El maquinista que es hipertenso, diabético y asmático al ser consultado sobre como la tripulación se habría contagiado describió que “no lo sabemos” y “para nosotros, los tripulantes, faltaba un control que era con la gente que venía a descargar de Comodoro, con esto no le echo la culpa a nadie”.

Fernández dijo que “así como yo no sentí ningún síntoma, cualquier muchacho que estaba en la descarga pudo haber tenido coronavirus y no tener síntomas. Eso yo no lo sé. No sabemos cómo pasó. Nosotros fuimos a trabajar. La cosa falló, ¿pero por qué falló? No lo sé”.

A su consideración desde un primer momento “lo que faltó fue el protocolo. No cuidaron a la gente del barco, porque no desinfectaban el buque después de que se hiciera la descarga”, manifestó el maquinista.

“NOS SOMOS LOQUITOS QUE ANDAMOS DANDO VUELTA Y TRATANDO DE CONTAGIAR”

“Lo que quiero que entienda la gente nosotros no salimos del Puerto de Rawson a hacer locuras, no somos unos loquitos que andamos por la vida tratando de infectarnos”, aseguró.

El maquinista también habló su familia a quienes vio una vez que regresó por tierra el 23 de mayo. Sobre su pareja indicó que “no la alcancé a contagiar, porque a mi señora le hicieron el hisopado y dio negativo” y en todo momento “he tratado de mantener una distancia social con todos desde que empezó la cuarentena el 20 de marzo.”

Ante las versiones que han surgido en los últimos días, Fernández señaló que “yo no pude salir de mi barco hacia el muelle, tampoco la gente que venía de la descarga ingresaba dentro de nuestro comedor o la sala de máquinas, ellos solo entraban en la cubierta y la bodega. No teníamos contacto con ellos”.

Ante la posibilidad que se dejó entrever sobre encuentros en alta mar de marineros de distintos barcos que se juntan a comer, aclaró que “nadie puede cambiarse, no podemos salir de un barco a otro, pasarse, o sea cada barco tiene su tripulación y en el mar no nos cruzamos o subimos a otro” y “eso es una mentira”.

“Lo que faltó fue más protocolo posiblemente, es lo que a nosotros nos parece, pero podemos llegar a estar equivocados. Yo siempre sentí que se cuidó a la gente de Comodoro porque el protocolo estaba para la gente que venía a operar al barco” sin embargo “a la gente del barco creo que faltó ese protocolo para que nos cuidaran”.

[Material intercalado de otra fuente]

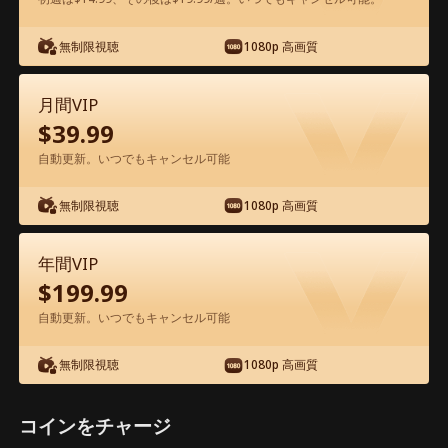
無制限視聴
1080p 高画質
アプリ内で無料視聴可能
月間VIP
$
39.99
自動更新。いつでもキャンセル可能
無制限視聴
1080p 高画質
エピソード45 - やり過ぎ！名門御曹司を
年間VIP
ヒモに？！ 映画フル
$
199.99
自動更新。いつでもキャンセル可能
1-50
51-97
全エピソード
無制限視聴
1080p 高画質
45
46
47
48
49
5
コインをチャージ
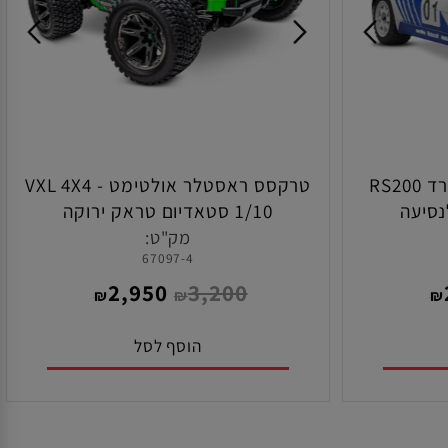
ם חדש במלאי!
במלאי!
טרקסס מיני ראלי דגם פורד RS200
טרקסס ראסטלר אולטימט VXL 4X4 -
יעה
1/10 סטאדיום טראק ירוקה
מק"ט:
67097-4
2,950
3,200
₪
₪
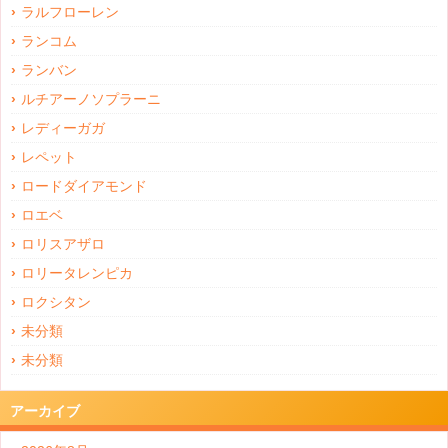
ラルフローレン
ランコム
ランバン
ルチアーノソプラーニ
レディーガガ
レペット
ロードダイアモンド
ロエベ
ロリスアザロ
ロリータレンピカ
ロクシタン
未分類
未分類
アーカイブ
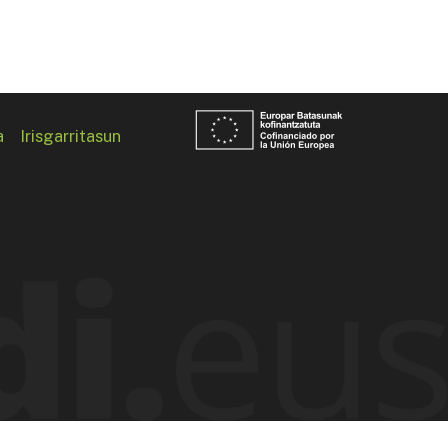
a
Irisgarritasun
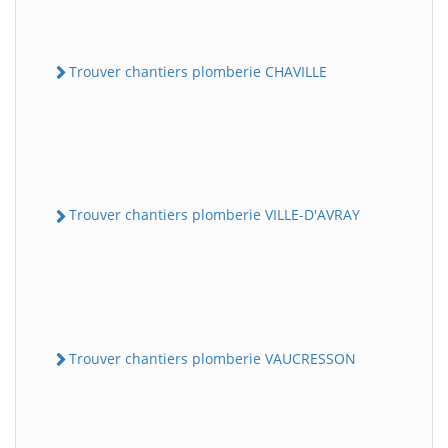
Trouver chantiers plomberie CHAVILLE
Trouver chantiers plomberie VILLE-D'AVRAY
Trouver chantiers plomberie VAUCRESSON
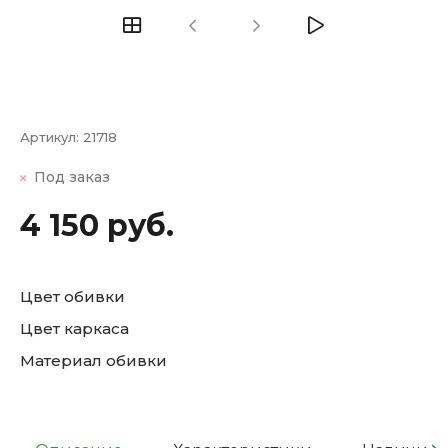
Артикул:
21718
Под заказ
4 150 руб.
Цвет обивки
Цвет каркаса
Материал обивки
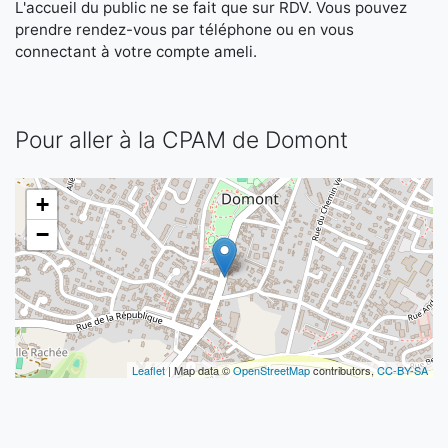
L'accueil du public ne se fait que sur RDV. Vous pouvez
prendre rendez-vous par téléphone ou en vous
connectant à votre compte ameli.
Pour aller à la CPAM de Domont
+
−
Leaflet
| Map data ©
OpenStreetMap
contributors,
CC-BY-SA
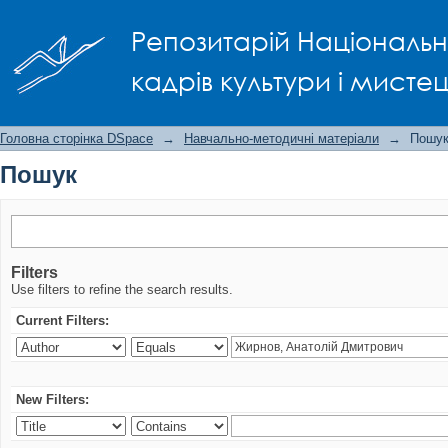
Пошук
Репозитарій Національно
кадрів культури і мисте
Головна сторінка DSpace
→
Навчально-методичні матеріали
→
Пошу
Пошук
Filters
Use filters to refine the search results.
Current Filters:
New Filters:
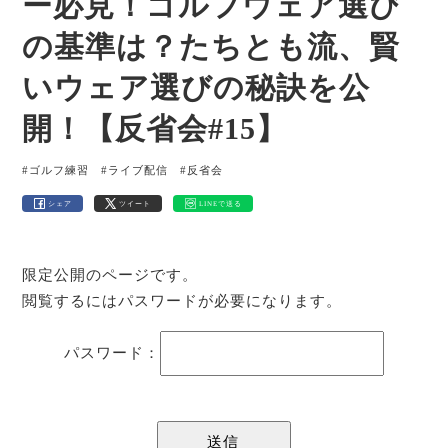
ー必見！ゴルフウェア選び
の基準は？たちとも流、賢
いウェア選びの秘訣を公
開！【反省会#15】
#ゴルフ練習
#ライブ配信
#反省会
シェア
ツイート
LINEで送る
限定公開のページです。
閲覧するにはパスワードが必要になります。
パスワード：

Sobre su estado de salud describió que por el momento “estoy bien, no tengo ningún síntoma. Ojalá mi testimonio pudiera ayudar para que la gente entienda que esto es algo que no se ve, no se siente. Nosotros no tenemos síntomas”.

“Lo que menos quería era contagiar a alguien, es más yo nombré a un par de amigos (en Rawson) que por razones circunstanciales los tuve que ver y yo con ellos mantuve la distancia, con barbijo y por el momento, afortunadamente, no vienen teniendo ningún síntoma” expresó el maquinista. “Yo soy una persona de riesgo y mis amigos son personas mayores, entonces yo también los cuidaba a ellos y me cuidaba”.

Sobre sus compañeros de tripulación explicó que “ellos están asintomáticos. A nosotros nos ha pasado esto y no sabemos porque nos pasó”.

También se dirigió a la comunidad: “a la gente de Comodoro le digo que el virus está, seguro que no se ve”.

El trabajador agradeció a los profesionales de la Salud de la provincia quienes están en la primera línea del combate contra el Covid-19. “Son personas maravillosas, que se arriesgan a contagiarse y son también discriminados porque nos atienden a nosotros” y “primero los aplaudimos, después los escrachamos. La empatía, el respeto como te tratan y la vocación, esa gente que está sin cobrar más de dos meses y arriesgan su salud atendiéndonos a nosotros”.